Quand la dématérialisation fabrique des sans-papiers : le combat des avocats contre l’ANEF
- Marc Mauco

- 6 déc. 2025
- 3 min de lecture
Depuis quelques années, une nouvelle catégorie de “sans-papiers” est en train de naître en France.
Non pas des personnes arrivées récemment, mais des hommes et des femmes installés depuis des années, qui travaillent, paient leurs impôts, élèvent leurs enfants et se retrouvent soudain en situation irrégulière pour une raison simple : le passage au tout-numérique dans les préfectures.

Une plateforme qui bugue, des vies qui basculent
En 2021, l’État a généralisé l’Administration numérique des étrangers en France (ANEF), une plateforme en ligne censée simplifier les demandes de titres de séjour. En théorie, un progrès, en pratique, une machine à fabriquer de l’exclusion.
Dix associations, dont Groupe SOS Solidarités, ont saisi le Conseil d’État pour dénoncer les “dysfonctionnements kafkaïens” de ce système : dossiers bloqués, impossibilité de valider une demande, documents perdus, absence de guichet alternatif, délais qui explosent. Résultat : des personnes qui vivaient et travaillaient légalement se retrouvent brutalement sans titre, donc en risque d’OQTF.
Les associations expliquent que ces anomalies empêchent l’accès au marché du travail, aggravent la précarité et mettent en difficulté les employeurs comme les salariés.

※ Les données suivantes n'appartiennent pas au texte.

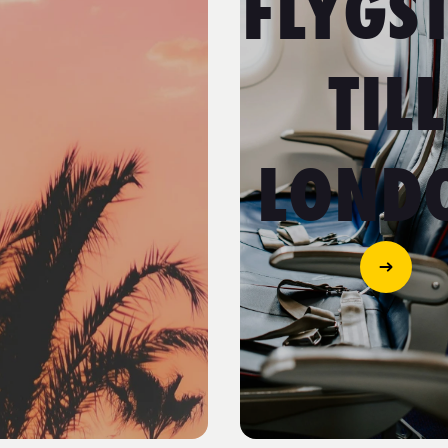
FLYGS
TILL
LOND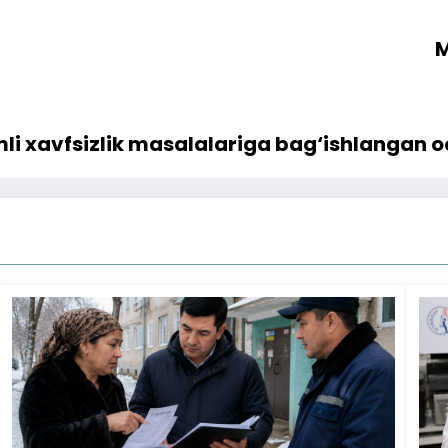
M
mli xavfsizlik masalalariga bag‘ishlangan 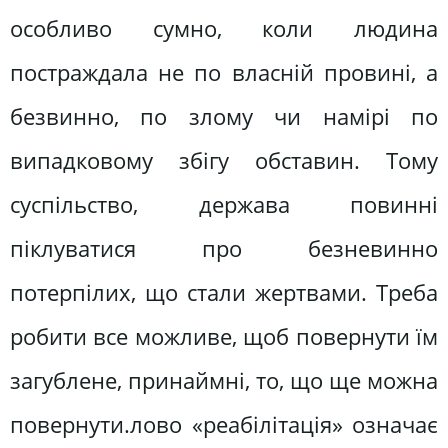
особливо сумно, коли людина
постраждала не по власній провині, а
безвинно, по злому чи намірі по
випадковому збігу обставин. Тому
суспільство, держава повинні
піклуватися про безневинно
потерпілих, що стали жертвами. Треба
робити все можливе, щоб повернути їм
загублене, принаймні, то, що ще можна
повернути.лово «реабілітація» означає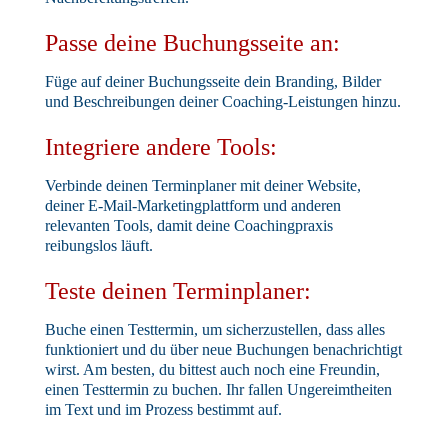
Passe deine Buchungsseite an:
Füge auf deiner Buchungsseite dein Branding, Bilder
und Beschreibungen deiner Coaching-Leistungen hinzu.
Integriere andere Tools:
Verbinde deinen Terminplaner mit deiner Website,
deiner E-Mail-Marketingplattform und anderen
relevanten Tools, damit deine Coachingpraxis
reibungslos läuft.
Teste deinen Terminplaner:
Buche einen Testtermin, um sicherzustellen, dass alles
funktioniert und du über neue Buchungen benachrichtigt
wirst. Am besten, du bittest auch noch eine Freundin,
einen Testtermin zu buchen. Ihr fallen Ungereimtheiten
im Text und im Prozess bestimmt auf.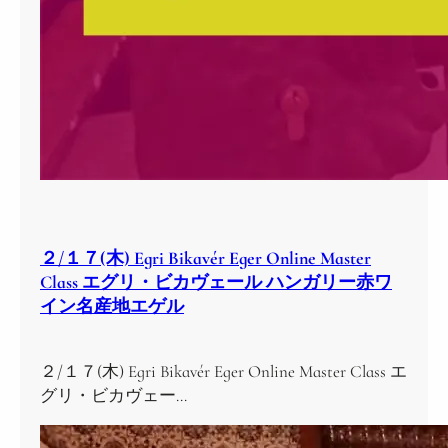
２/１７(木) Egri Bikavér Eger Online Master
Class エグリ・ビカヴェール ハンガリー赤ワ
イン名産地エゲル
２/１７(木) Egri Bikavér Eger Online Master Class エ
グリ・ビカヴェー…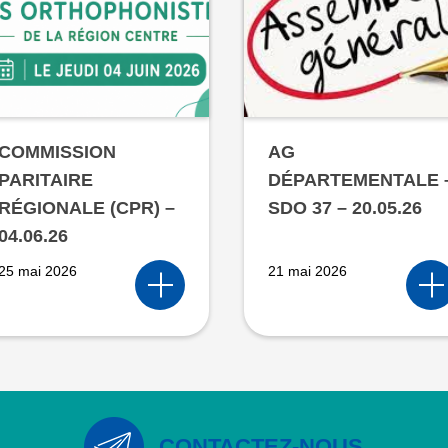
COMMISSION
AG
PARITAIRE
DÉPARTEMENTALE 
RÉGIONALE (CPR) –
SDO 37 – 20.05.26
04.06.26
25 mai 2026
21 mai 2026
CONTACTEZ-NOUS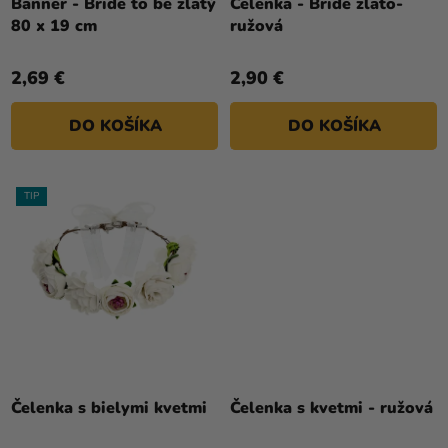
T
Banner - Bride to be zlatý
Čelenka - Bride zlato-
80 x 19 cm
ružová
O
V
2,69 €
2,90 €
DO KOŠÍKA
DO KOŠÍKA
TIP
Čelenka s bielymi kvetmi
Čelenka s kvetmi - ružová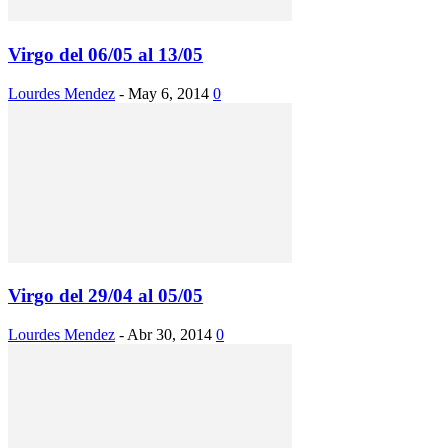
Virgo del 06/05 al 13/05
Lourdes Mendez
-
May 6, 2014
0
Virgo del 29/04 al 05/05
Lourdes Mendez
-
Abr 30, 2014
0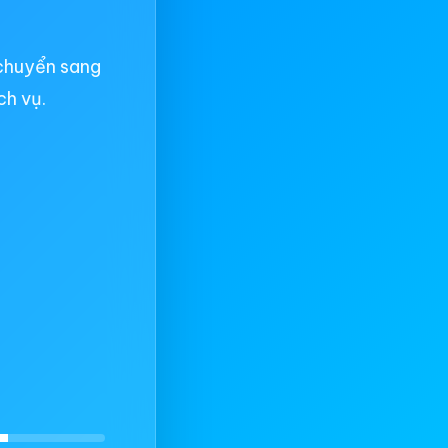
chuyển sang
ch vụ.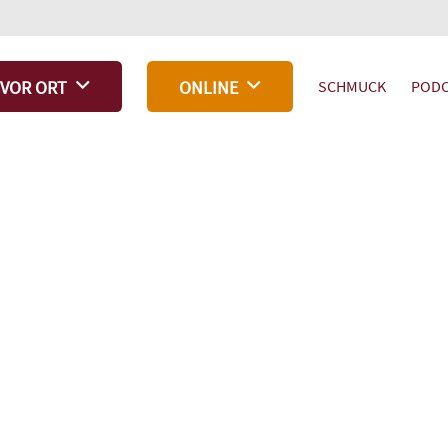
SCHMUCK
PODC
VOR ORT
ONLINE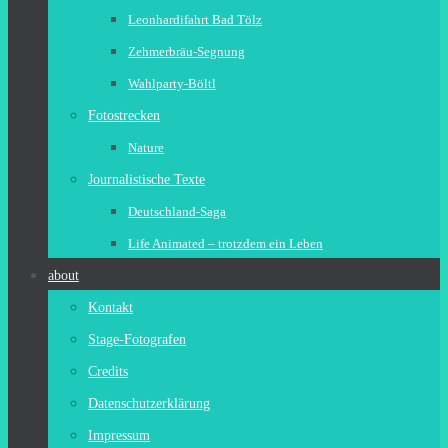
Leonhardifahrt Bad Tölz
Zehmerbräu-Segnung
Wahlparty-Böltl
Fotostrecken
Nature
Journalistische Texte
Deutschland-Saga
Life Animated – trotzdem ein Leben
about
Kontakt
Stage-Fotografen
Credits
Datenschutzerklärung
Impressum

Le Conseil d’État rappelle l’État à l’ordre
Face à cette situation, plusieurs syndicats et associations dont la Cimade, la Ligue des droits de l’Homme et le Syndicat des avocats de France ont attaqué les textes imposant la dématérialisation. Le 3 juin 2022, le Conseil d’État leur a donné raison sur un point essentiel : l’État ne peut pas imposer exclusivement des démarches en ligne si cela empêche l’accès normal au service public et l’exercice effectif des droits.
Autrement dit :
Si la plateforme bloque, si les gens ne peuvent pas faire leurs démarches, l’État est en faute.

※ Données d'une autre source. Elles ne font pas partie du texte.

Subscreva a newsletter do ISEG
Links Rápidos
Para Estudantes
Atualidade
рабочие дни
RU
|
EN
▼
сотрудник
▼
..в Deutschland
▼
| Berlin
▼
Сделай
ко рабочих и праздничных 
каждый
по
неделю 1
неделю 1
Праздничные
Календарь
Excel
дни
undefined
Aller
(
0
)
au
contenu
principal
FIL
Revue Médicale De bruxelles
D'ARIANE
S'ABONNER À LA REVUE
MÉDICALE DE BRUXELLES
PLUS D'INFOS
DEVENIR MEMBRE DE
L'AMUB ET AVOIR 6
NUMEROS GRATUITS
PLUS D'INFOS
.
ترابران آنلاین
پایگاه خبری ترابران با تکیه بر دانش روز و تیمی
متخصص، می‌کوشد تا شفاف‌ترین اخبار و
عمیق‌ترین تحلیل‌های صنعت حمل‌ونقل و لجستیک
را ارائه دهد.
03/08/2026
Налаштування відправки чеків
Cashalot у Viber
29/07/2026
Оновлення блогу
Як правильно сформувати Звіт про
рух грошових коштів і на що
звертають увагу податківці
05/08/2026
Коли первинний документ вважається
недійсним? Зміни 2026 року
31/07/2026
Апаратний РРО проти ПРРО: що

Malgré cela, des préfectures continuent de renvoyer systématiquement vers l’ANEF, sans proposer de guichet alternatif. Des recours ont à nouveau été déposés, notamment en Seine-et-Marne, où le tribunal administratif a été saisi pour contester cette pratique.
Les avocats en première ligne
Derrière ces contentieux, on retrouve toujours les mêmes acteurs :
des avocats spécialisés en droit des étrangers,
des associations,
des collectifs citoyens.
Ils ne défendent pas seulement des “cas individuels”.Ils défendent un principe simple :
Personne ne doit devenir “sans-papiers” à cause d’un bug informatique.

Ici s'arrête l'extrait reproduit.